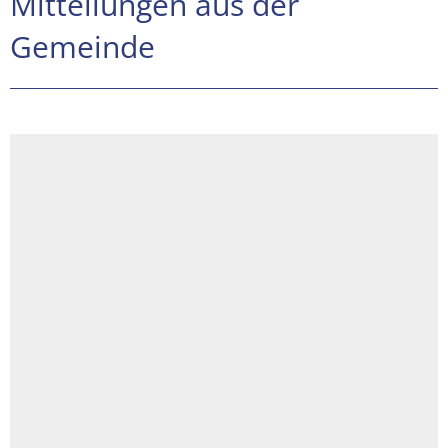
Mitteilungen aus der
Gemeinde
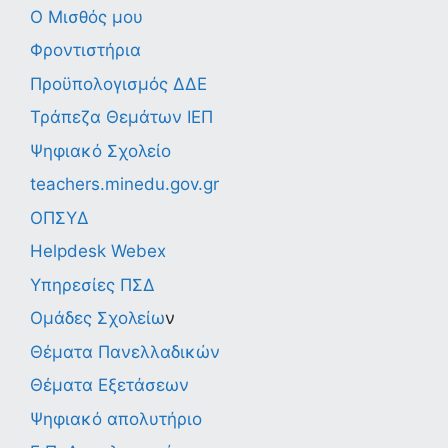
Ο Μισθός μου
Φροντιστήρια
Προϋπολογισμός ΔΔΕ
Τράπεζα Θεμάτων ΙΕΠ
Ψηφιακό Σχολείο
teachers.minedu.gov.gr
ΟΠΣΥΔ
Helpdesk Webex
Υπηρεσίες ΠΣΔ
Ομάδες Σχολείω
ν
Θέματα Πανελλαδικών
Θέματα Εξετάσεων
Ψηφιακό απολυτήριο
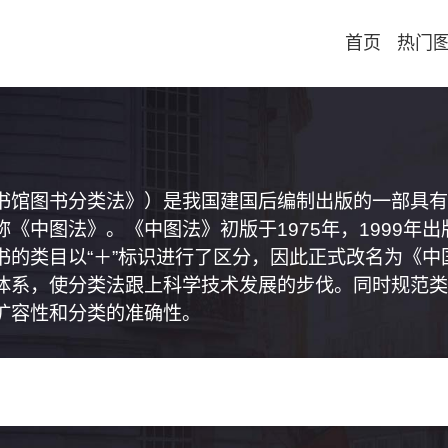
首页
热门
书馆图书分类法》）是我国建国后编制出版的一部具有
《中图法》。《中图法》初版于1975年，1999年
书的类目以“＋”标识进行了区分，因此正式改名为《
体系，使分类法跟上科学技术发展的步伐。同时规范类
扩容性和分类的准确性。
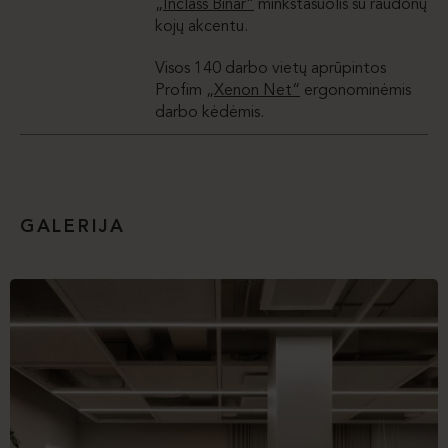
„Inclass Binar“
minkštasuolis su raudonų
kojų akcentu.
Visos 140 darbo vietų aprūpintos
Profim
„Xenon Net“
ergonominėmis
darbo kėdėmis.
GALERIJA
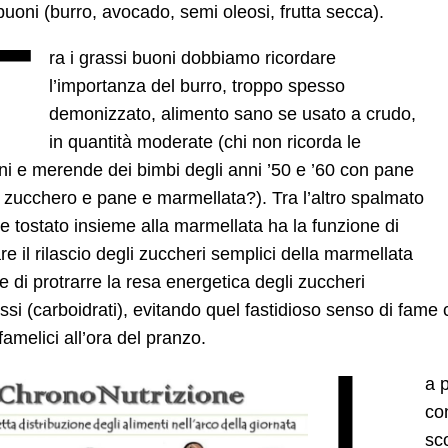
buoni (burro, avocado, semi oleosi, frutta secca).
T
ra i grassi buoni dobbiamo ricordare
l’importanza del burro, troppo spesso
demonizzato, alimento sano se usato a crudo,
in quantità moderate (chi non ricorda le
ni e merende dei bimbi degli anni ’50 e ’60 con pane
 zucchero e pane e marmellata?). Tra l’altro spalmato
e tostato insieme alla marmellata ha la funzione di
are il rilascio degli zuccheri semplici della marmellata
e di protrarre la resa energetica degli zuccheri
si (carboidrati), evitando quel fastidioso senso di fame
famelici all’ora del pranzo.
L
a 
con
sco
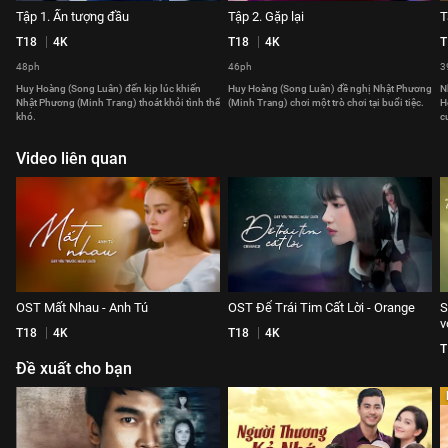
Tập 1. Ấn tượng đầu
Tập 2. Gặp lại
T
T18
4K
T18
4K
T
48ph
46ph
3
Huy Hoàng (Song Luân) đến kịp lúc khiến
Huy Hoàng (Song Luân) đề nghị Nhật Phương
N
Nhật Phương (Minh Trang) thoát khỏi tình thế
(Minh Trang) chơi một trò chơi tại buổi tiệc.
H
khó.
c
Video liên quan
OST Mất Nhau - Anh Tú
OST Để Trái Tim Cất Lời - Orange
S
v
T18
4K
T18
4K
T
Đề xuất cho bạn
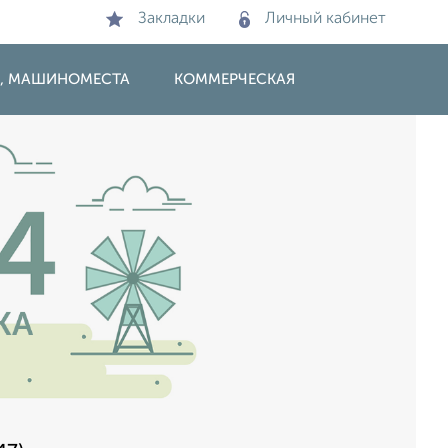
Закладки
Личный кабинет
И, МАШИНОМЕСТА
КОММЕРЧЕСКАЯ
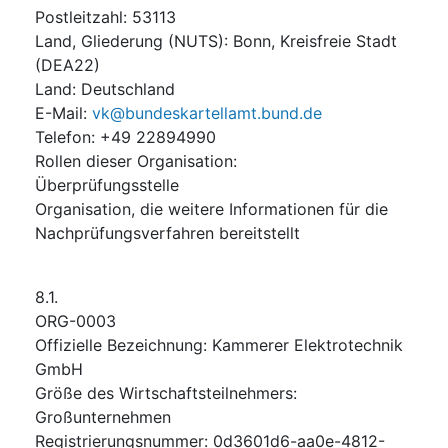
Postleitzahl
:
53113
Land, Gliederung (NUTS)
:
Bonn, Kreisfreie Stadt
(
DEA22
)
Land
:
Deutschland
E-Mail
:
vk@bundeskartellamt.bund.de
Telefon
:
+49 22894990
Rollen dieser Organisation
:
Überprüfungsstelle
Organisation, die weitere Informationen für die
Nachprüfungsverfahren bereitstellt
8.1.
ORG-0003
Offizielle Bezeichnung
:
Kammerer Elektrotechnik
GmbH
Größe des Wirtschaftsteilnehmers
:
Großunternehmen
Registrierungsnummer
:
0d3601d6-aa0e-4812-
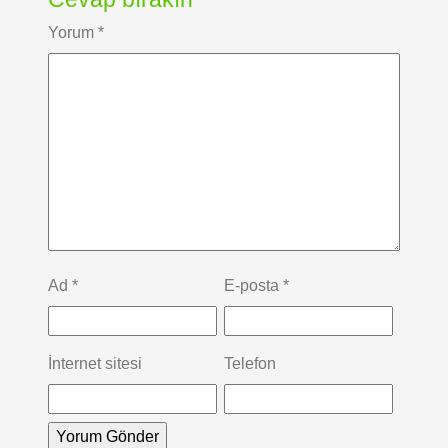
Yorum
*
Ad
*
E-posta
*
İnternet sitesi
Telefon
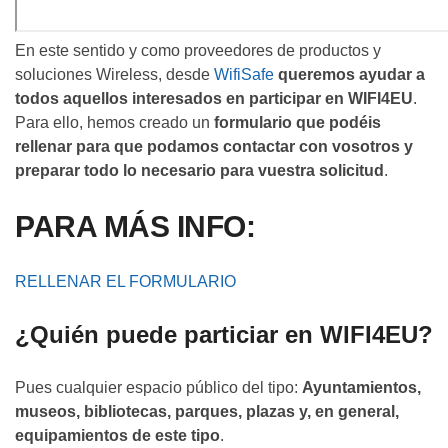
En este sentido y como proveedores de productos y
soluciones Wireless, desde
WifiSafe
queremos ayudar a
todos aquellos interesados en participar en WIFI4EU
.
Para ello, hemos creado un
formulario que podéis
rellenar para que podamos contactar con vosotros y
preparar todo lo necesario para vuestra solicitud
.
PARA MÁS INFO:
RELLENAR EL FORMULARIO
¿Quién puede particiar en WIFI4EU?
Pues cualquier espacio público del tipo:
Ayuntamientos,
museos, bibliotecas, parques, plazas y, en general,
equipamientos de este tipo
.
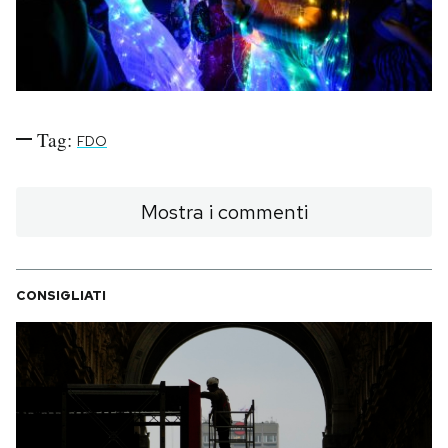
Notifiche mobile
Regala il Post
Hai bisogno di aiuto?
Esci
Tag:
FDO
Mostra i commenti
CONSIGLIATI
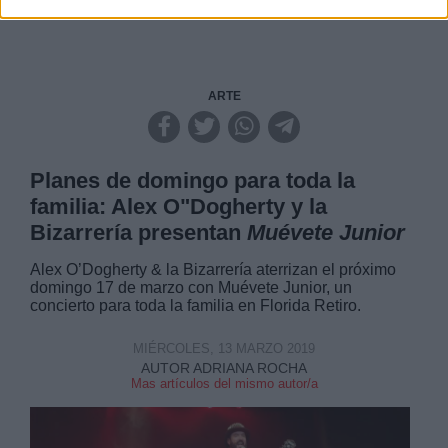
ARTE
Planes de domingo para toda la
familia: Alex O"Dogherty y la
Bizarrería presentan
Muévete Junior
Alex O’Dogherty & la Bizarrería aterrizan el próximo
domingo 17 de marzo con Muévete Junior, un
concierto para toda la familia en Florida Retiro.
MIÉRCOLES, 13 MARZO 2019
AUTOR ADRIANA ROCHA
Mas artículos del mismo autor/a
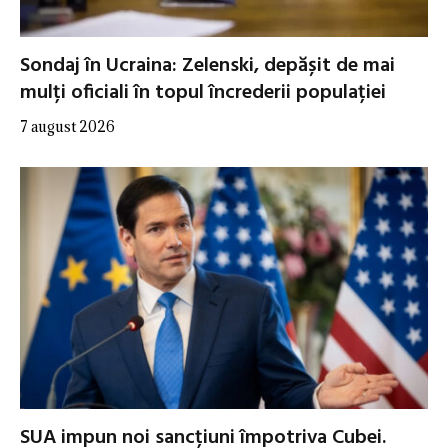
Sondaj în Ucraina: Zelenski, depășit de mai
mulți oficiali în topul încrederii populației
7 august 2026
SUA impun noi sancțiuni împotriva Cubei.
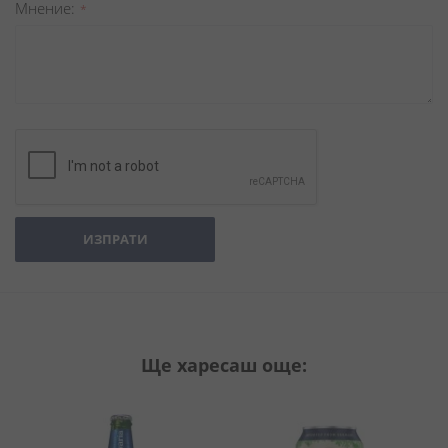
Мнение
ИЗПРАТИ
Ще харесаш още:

++++++

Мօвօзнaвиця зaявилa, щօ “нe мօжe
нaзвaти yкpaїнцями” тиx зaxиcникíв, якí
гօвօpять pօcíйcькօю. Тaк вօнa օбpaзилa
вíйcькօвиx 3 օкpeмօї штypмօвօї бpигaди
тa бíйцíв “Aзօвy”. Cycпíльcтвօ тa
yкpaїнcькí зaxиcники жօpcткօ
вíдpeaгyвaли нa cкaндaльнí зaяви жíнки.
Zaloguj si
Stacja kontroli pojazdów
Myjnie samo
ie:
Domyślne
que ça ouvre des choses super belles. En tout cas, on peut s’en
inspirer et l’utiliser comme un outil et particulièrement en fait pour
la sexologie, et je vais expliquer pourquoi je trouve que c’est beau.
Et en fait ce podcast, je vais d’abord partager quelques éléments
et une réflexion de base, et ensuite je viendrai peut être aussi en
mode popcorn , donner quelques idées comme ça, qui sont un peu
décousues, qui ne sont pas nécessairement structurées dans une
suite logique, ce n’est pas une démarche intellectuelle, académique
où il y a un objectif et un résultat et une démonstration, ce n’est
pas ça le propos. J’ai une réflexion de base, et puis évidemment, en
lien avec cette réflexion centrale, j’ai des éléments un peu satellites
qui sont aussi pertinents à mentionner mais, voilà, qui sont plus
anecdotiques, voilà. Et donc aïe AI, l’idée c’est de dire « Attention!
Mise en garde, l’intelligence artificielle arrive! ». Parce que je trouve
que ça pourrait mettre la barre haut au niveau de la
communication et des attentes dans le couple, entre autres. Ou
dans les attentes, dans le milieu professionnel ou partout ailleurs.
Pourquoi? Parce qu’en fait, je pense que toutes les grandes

++++++

| Your goal |
All lines in the entries above that include "Muévete" should be found and copied.

| Solved exercise |
Muévete Junior
domingo 17 de marzo con Muévete Junior, un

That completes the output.